Union security clauses
Question: A company has two trade unions, one for junior staff and one for senior staff. The company’s policy for junior staff is automatic enrolment in the company trade union and deduction of fees from the salary. The company does not have the same policy for the senior staff trade union. Is this company practice compatible with the right to freedom of association?
Answer: The Committee of Experts on the Application of Conventions and Recommendations has explained the following:
In other countries, the law allows "union security" clauses in collective agreements or arbitration awards which make trade union membership or payment of union dues compulsory, sometimes by making them subject to certain conditions or prohibiting certain types of arrangements. These clauses may specify that an employer can recruit only workers who are members of trade unions and who must remain union members in order to keep their job (closed shop). In other cases the employer may recruit the workers he chooses, but these must then join a trade union within a specified period (union shop). They may also require all workers, whether or not they are members of trade unions, to pay union dues or contributions, without making union membership a condition of employment (agency shop), or oblige the employer, in accordance with the principle of preferential treatment, to give preference to unionized workers in respect of recruitment and other matters. These clauses are compatible with the Convention provided, however, that they are the result of free negotiation between workers' organizations and employers.

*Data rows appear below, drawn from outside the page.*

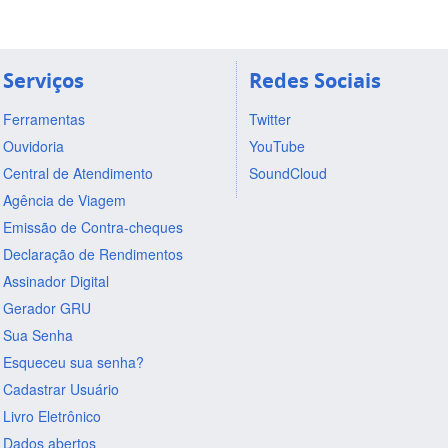
Serviços
Redes Sociais
Ferramentas
Twitter
Ouvidoria
YouTube
Central de Atendimento
SoundCloud
Agência de Viagem
Emissão de Contra-cheques
Declaração de Rendimentos
Assinador Digital
Gerador GRU
Sua Senha
Esqueceu sua senha?
Cadastrar Usuário
Livro Eletrônico
Dados abertos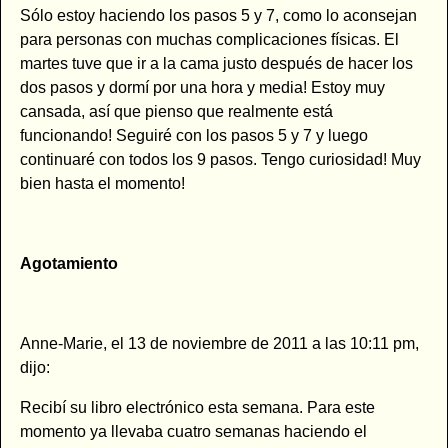
Sólo estoy haciendo los pasos 5 y 7, como lo aconsejan
para personas con muchas complicaciones físicas. El
martes tuve que ir a la cama justo después de hacer los
dos pasos y dormí por una hora y media! Estoy muy
cansada, así que pienso que realmente está
funcionando! Seguiré con los pasos 5 y 7 y luego
continuaré con todos los 9 pasos. Tengo curiosidad! Muy
bien hasta el momento!
Agotamiento
Anne-Marie, el 13 de noviembre de 2011 a las 10:11 pm,
dijo:
Recibí su libro electrónico esta semana. Para este
momento ya llevaba cuatro semanas haciendo el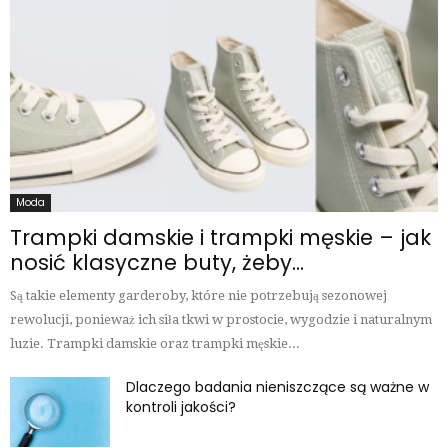
Moda
Trampki damskie i trampki męskie – jak
nosić klasyczne buty, żeby...
Są takie elementy garderoby, które nie potrzebują sezonowej
rewolucji, ponieważ ich siła tkwi w prostocie, wygodzie i naturalnym
luzie. Trampki damskie oraz trampki męskie...
Dlaczego badania nieniszczące są ważne w
kontroli jakości?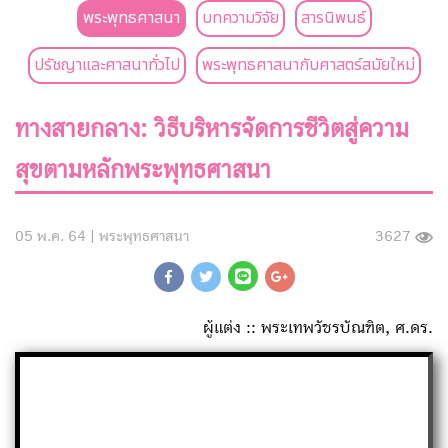
พระพุทธศาสนา
บทความวิจัย
สารนิพนธ์
ปรัชญาและศาสนาทั่วไป
พระพุทธศาสนากับศาสตร์สมัยใหม่
ทางสายกลาง: วิธีบริหารจัดการชีวิตสู่ความ
สุขตามหลักพระพุทธศาสนา
05 พ.ค. 64 |
พระพุทธศาสนา
3627
ผู้แต่ง :: พระเทพวัชรบัณฑิต, ศ.ดร.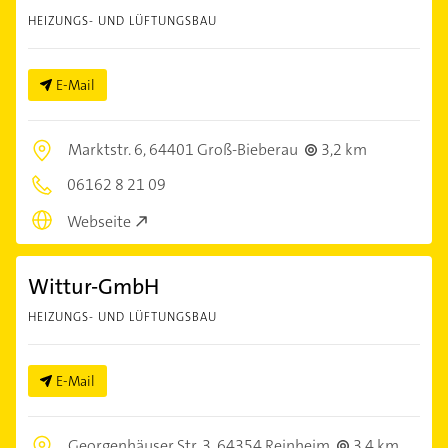
HEIZUNGS- UND LÜFTUNGSBAU
E-Mail
Marktstr. 6,
64401 Groß-Bieberau
3,2 km
06162 8 21 09
Webseite
Wittur-GmbH
HEIZUNGS- UND LÜFTUNGSBAU
E-Mail
Georgenhäuser Str. 3,
64354 Reinheim
3,4 km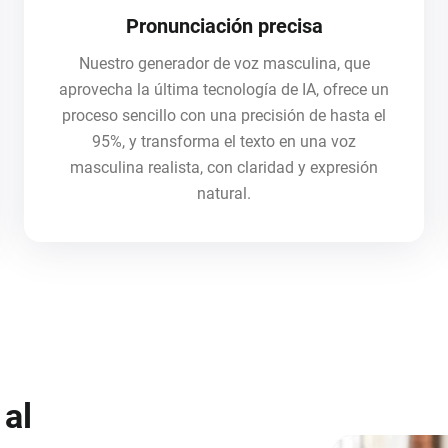
Pronunciación precisa
Nuestro generador de voz masculina, que
aprovecha la última tecnología de IA, ofrece un
proceso sencillo con una precisión de hasta el
95%, y transforma el texto en una voz
masculina realista, con claridad y expresión
natural.
 al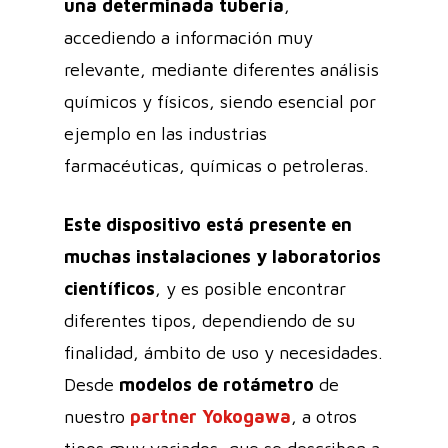
una determinada tubería
,
accediendo a información muy
relevante, mediante diferentes análisis
químicos y físicos, siendo esencial por
ejemplo en las industrias
farmacéuticas, químicas o petroleras.
Este dispositivo está presente en
muchas instalaciones y laboratorios
científicos
, y es posible encontrar
diferentes tipos, dependiendo de su
finalidad, ámbito de uso y necesidades.
Desde
modelos de
rotámetro
de
nuestro
partner Yokogawa
, a otros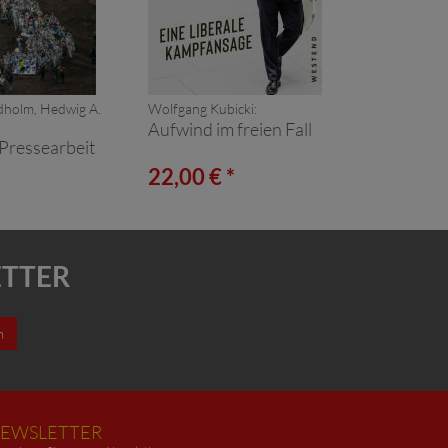
dholm, Hedwig A.
Wolfgang Kubicki:
Aufwind im freien Fall
Pressearbeit
*
22,00 € *
ETTER
n
EWSLETTER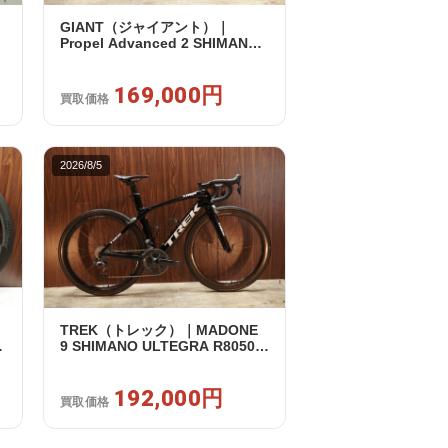
GIANT（ジャイアント）｜
0
Propel Advanced 2 SHIMANO
105 R7120 2X12S S 2024年｜美
品｜買取金額 169,000円
169,000円
買取価格
2026/8/5
TREK（トレック）｜MADONE
リ
9 SHIMANO ULTEGRA R8050
｜
Di2 2X11S 50 2016年｜美品｜買
取金額 192,000円
192,000円
買取価格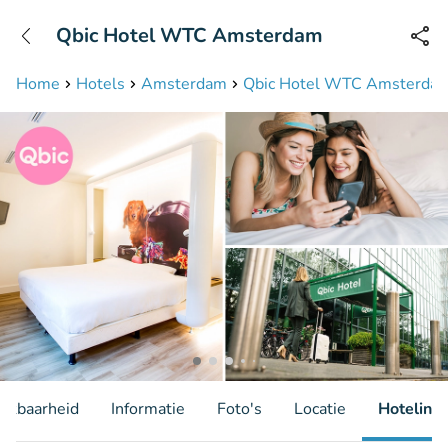
+31208087423
Qbic Hotel WTC Amsterdam
Bereikbaar tot 23:00 uur
Home
Hotels
Amsterdam
Qbic Hotel WTC Amsterda
hikbaarheid
Informatie
Foto's
Locatie
Hotelinfo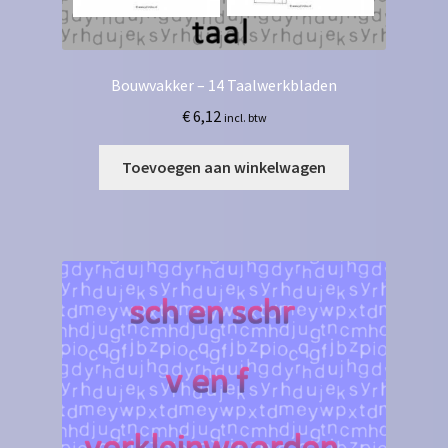
Bouwvakker – 14 Taalwerkbladen
€
6,12
incl. btw
Toevoegen aan winkelwagen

In the case of multiple trade unions there is no requirement that the mechanism for enrolment be the same for all unions. Therefore it is not considered unequal treatment to have a union shop for junior staff and not for senior staff.
Answer: The International Labour Standards do encourage employers to make facilities available for workers to meet. Such meetings should not disrupt regular company operations, and management may require that the meetings are held outside of working hours.
Practices such as allowing the collection of union dues on company premises, posting of trade union notices, distribution of union documents, and provision of office space, have proven to help build good relations between management and workers, provided that they are not used as a way for the company to exercise indirect control.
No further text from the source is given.